§ **Aim of the exercise**
When you reproduce the data, keep every word exactly as it stands and leave the pictures out.
*** Opening of Data to examine ***
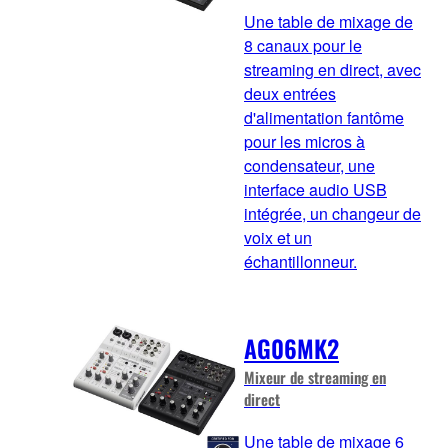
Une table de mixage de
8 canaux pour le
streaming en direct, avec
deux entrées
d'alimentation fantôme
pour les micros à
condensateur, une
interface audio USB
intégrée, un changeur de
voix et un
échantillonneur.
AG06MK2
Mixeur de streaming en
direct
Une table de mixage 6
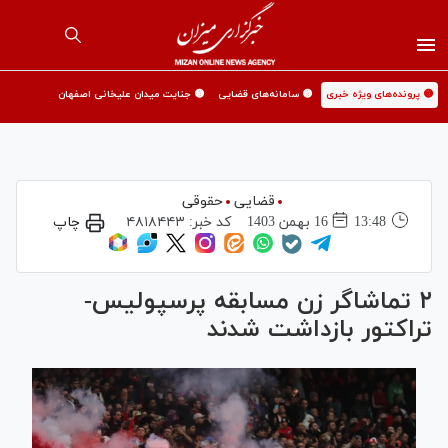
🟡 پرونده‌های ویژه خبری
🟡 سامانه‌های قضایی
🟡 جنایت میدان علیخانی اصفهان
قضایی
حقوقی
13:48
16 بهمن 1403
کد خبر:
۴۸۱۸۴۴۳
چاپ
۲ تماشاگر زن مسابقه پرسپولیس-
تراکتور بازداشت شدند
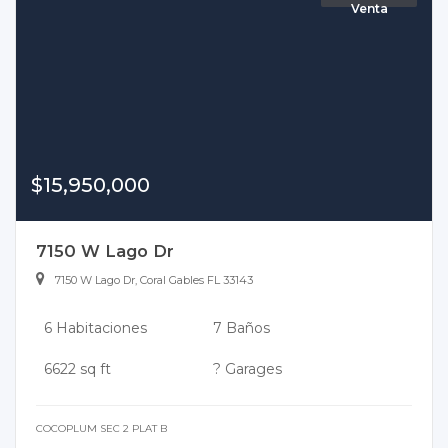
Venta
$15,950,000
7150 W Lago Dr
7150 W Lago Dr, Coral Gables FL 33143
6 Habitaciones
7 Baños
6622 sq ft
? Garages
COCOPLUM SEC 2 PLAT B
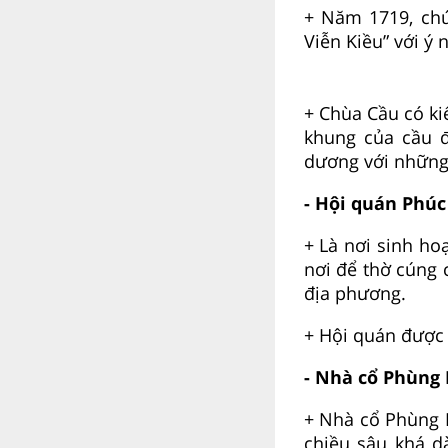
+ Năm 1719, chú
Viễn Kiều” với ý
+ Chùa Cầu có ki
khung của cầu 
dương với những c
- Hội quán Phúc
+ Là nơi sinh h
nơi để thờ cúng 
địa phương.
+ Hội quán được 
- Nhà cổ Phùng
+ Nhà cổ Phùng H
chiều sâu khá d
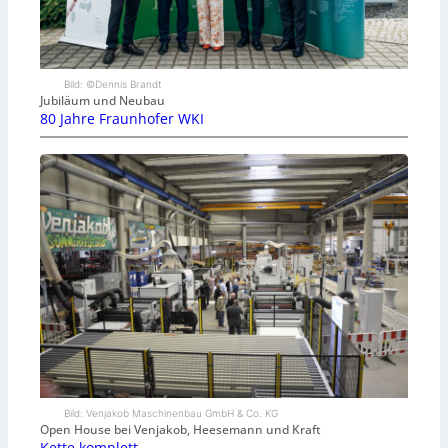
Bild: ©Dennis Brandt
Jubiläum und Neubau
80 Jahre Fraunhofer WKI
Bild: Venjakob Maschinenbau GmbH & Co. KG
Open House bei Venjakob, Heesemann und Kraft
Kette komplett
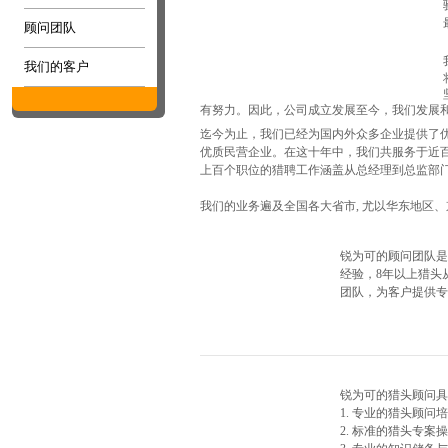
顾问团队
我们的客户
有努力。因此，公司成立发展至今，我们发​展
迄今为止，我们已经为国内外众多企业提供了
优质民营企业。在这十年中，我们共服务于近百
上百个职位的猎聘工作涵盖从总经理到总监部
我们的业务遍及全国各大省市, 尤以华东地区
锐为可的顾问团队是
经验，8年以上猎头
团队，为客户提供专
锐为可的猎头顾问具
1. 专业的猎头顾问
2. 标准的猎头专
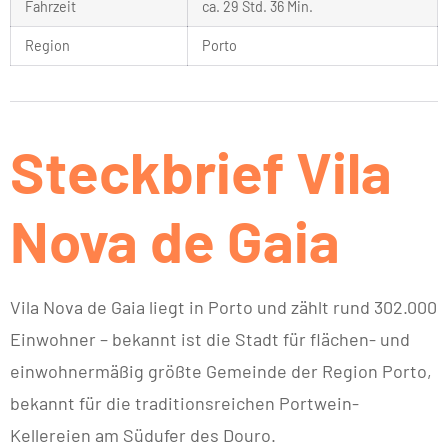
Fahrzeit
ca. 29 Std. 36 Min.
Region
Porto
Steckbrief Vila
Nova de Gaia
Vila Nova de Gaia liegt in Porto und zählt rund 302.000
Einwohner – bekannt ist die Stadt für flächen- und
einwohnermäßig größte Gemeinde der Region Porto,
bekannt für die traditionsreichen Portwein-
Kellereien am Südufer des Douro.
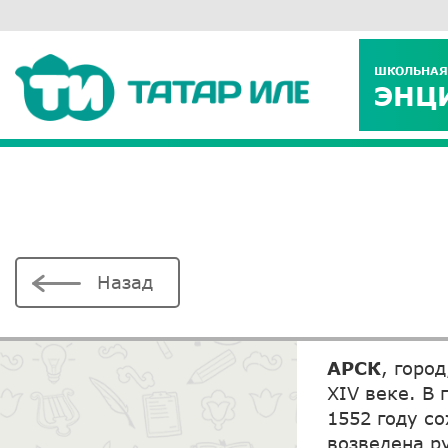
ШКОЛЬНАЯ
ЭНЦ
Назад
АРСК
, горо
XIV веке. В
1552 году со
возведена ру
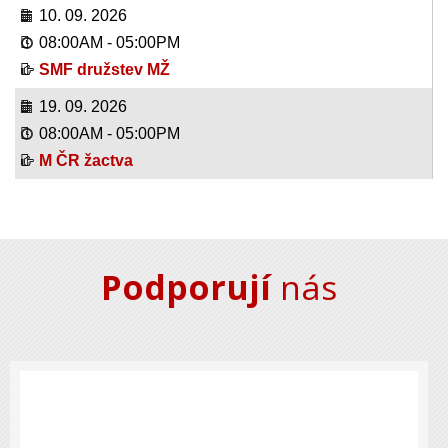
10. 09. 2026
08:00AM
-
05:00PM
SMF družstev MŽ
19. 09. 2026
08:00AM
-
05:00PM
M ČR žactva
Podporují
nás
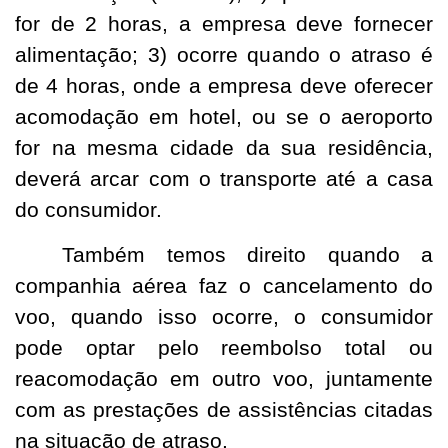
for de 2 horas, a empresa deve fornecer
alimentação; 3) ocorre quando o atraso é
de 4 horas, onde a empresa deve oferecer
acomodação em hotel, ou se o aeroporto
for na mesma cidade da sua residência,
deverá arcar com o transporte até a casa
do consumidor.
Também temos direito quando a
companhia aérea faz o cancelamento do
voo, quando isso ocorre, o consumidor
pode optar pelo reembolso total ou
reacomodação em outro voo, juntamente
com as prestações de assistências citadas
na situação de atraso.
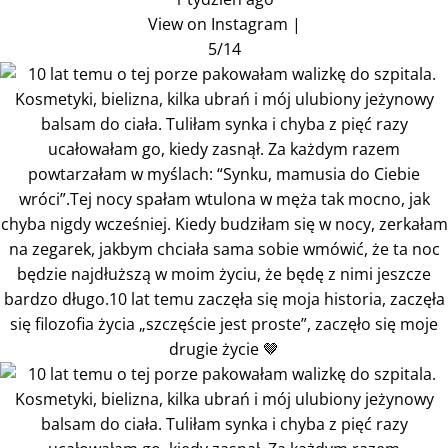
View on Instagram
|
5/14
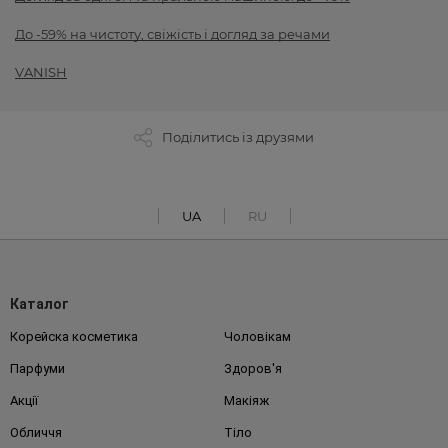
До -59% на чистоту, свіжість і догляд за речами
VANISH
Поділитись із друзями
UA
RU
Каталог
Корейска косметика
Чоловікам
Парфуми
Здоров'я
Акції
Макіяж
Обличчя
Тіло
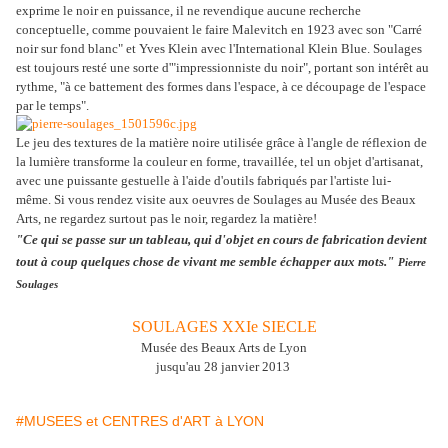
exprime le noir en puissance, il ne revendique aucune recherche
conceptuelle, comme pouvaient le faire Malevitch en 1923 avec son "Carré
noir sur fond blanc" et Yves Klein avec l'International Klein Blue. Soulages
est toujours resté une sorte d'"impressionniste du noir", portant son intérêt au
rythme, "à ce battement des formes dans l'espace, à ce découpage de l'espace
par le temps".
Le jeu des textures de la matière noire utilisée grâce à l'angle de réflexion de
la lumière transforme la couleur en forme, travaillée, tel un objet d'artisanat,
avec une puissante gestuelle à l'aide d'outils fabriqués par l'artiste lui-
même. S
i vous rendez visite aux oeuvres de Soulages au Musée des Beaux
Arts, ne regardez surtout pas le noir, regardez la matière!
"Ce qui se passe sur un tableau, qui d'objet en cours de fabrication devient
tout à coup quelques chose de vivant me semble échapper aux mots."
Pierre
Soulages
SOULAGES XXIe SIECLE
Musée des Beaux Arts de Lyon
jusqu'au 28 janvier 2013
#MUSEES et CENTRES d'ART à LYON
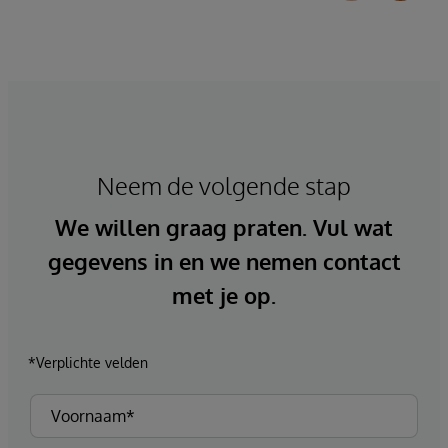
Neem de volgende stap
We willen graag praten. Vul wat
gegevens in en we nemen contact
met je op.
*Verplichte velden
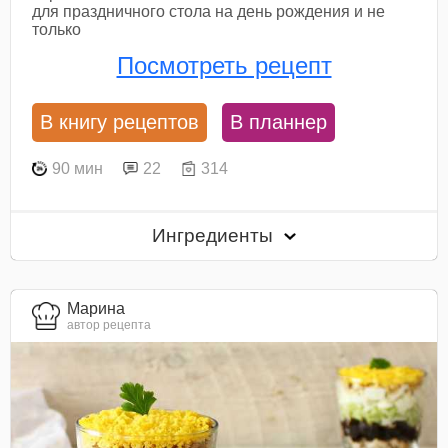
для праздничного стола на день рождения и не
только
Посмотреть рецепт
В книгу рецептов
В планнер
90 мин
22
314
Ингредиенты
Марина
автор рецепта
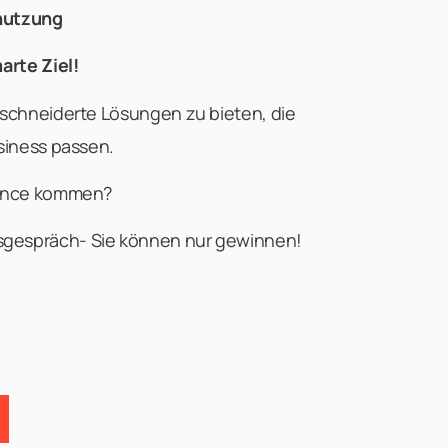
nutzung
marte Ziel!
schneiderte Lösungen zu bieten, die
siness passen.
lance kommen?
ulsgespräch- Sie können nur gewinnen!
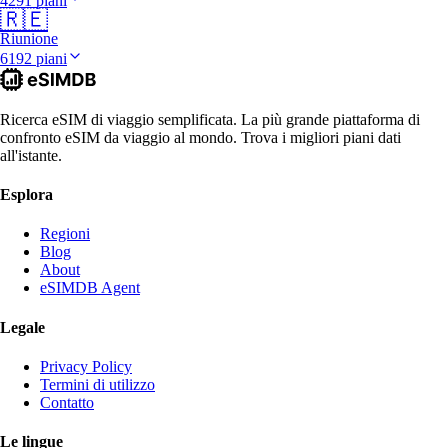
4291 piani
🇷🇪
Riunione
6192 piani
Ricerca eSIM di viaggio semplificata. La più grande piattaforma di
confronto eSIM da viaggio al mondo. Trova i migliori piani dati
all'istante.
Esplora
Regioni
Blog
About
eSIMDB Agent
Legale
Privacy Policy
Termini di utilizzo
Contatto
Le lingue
*** Close of Data to examine ***
§ **Answer box**
Une table de mixage de
8 canaux pour le
streaming en direct, avec
deux entrées
d'alimentation fantôme
pour les micros à
condensateur, une
interface audio USB
intégrée, un changeur de
voix et un
échantillonneur.
AG06MK2
Mixeur de streaming en
direct
Une table de mixage 6
🟡 پرونده‌های ویژه خبری
🟡 سامانه‌های قضایی
🟡 جنایت میدان علیخانی اصفهان
قضایی
حقوقی
13:48
16 بهمن 1403
کد خبر:
۴۸۱۸۴۴۳
چاپ
۲ تماشاگر زن مسابقه پرسپولیس-
تراکتور بازداشت شدند
Venta
$15,950,000
7150 W Lago Dr
7150 W Lago Dr, Coral Gables FL 33143
6 Habitaciones
7 Baños
6622 sq ft
? Garages
COCOPLUM SEC 2 PLAT B
+ Năm 1719, chú
Viễn Kiều” với ý
+ Chùa Cầu có ki
khung của cầu 
dương với những c
- Hội quán Phúc
+ Là nơi sinh h
nơi để thờ cúng 
địa phương.
+ Hội quán được 
- Nhà cổ Phùng
+ Nhà cổ Phùng H
chiều sâu khá d
Bild: ©Dennis Brandt
Jubiläum und Neubau
80 Jahre Fraunhofer WKI
Bild: Venjakob Maschinenbau GmbH & Co. KG
Open House bei Venjakob, Heesemann und Kraft
Kette komplett
顾问团队
我们的客户
有努力。因此，公司成立发展至今，我们发​展
迄今为止，我们已经为国内外众多企业提供了
优质民营企业。在这十年中，我们共服务于近百
上百个职位的猎聘工作涵盖从总经理到总监部
我们的业务遍及全国各大省市, 尤以华东地区
锐为可的顾问团队是
经验，8年以上猎头
团队，为客户提供专
锐为可的猎头顾问具
1. 专业的猎头顾问
2. 标准的猎头专
Fahrzeit
ca. 29 Std. 36 Min.
Region
Porto
Steckbrief Vila
Nova de Gaia
Vila Nova de Gaia liegt in Porto und zählt rund 302.000
Einwohner – bekannt ist die Stadt für flächen- und
einwohnermäßig größte Gemeinde der Region Porto,
bekannt für die traditionsreichen Portwein-
Kellereien am Südufer des Douro.
ШКОЛЬНАЯ
ЭНЦ
Назад
АРСК
, горо
XIV веке. В
1552 году со
возведена ру
10. 09. 2026
08:00AM
-
05:00PM
SMF družstev MŽ
19. 09. 2026
08:00AM
-
05:00PM
M ČR žactva
Podporují
nás
for de 2 horas, a empresa deve fornecer
alimentação; 3) ocorre quando o atraso é
de 4 horas, onde a empresa deve oferecer
acomodação em hotel, ou se o aeroporto
for na mesma cidade da sua residência,
deverá arcar com o transporte até a casa
do consumidor.
Também temos direito quando a
companhia aérea faz o cancelamento do
voo, quando isso ocorre, o consumidor
pode optar pelo reembolso total ou
reacomodação em outro voo, juntamente
com as prestações de assistências citadas
na situação de atraso.
View on Instagram
|
5/14
До -59% на чистоту, свіжість і догляд за речами
VANISH
Поділитись із друзями
UA
RU
Каталог
Корейска косметика
Чоловікам
Парфуми
Здоров'я
Акції
Макіяж
Обличчя
Тіло
exprime le noir en puissance, il ne revendique aucune recherche
conceptuelle, comme pouvaient le faire Malevitch en 1923 avec son "Carré
noir sur fond blanc" et Yves Klein avec l'International Klein Blue. Soulages
est toujours resté une sorte d'"impressionniste du noir", portant son intérêt au
rythme, "à ce battement des formes dans l'espace, à ce découpage de l'espace
par le temps".
Le jeu des textures de la matière noire utilisée grâce à l'angle de réflexion de
la lumière transforme la couleur en forme, travaillée, tel un objet d'artisanat,
avec une puissante gestuelle à l'aide d'outils fabriqués par l'artiste lui-
même. S
i vous rendez visite aux oeuvres de Soulages au Musée des Beaux
Arts, ne regardez surtout pas le noir, regardez la matière!
"Ce qui se passe sur un tableau, qui d'objet en cours de fabrication devient
tout à coup quelques chose de vivant me semble échapper aux mots."
Pierre
Soulages
SOULAGES XXIe SIECLE
Musée des Beaux Arts de Lyon
jusqu'au 28 janvier 2013
#MUSEES et CENTRES d'ART à LYON
Neem de volgende stap
We willen graag praten. Vul wat
gegevens in en we nemen contact
met je op.
*Verplichte velden
для праздничного стола на день рождения и не
только
Посмотреть рецепт
В книгу рецептов
В планнер
90 мин
22
314
Ингредиенты
Марина
автор рецепта
nutzung
marte Ziel!
schneiderte Lösungen zu bieten, die
siness passen.
lance kommen?
ulsgespräch- Sie können nur gewinnen!
4291 piani
🇷🇪
Riunione
6192 piani
Ricerca eSIM di viaggio semplificata. La più grande piattaforma di
confronto eSIM da viaggio al mondo. Trova i migliori piani dati
all'istante.
Esplora
Regioni
Blog
About
eSIMDB Agent
Legale
Privacy Policy
Termini di utilizzo
Contatto
Le lingue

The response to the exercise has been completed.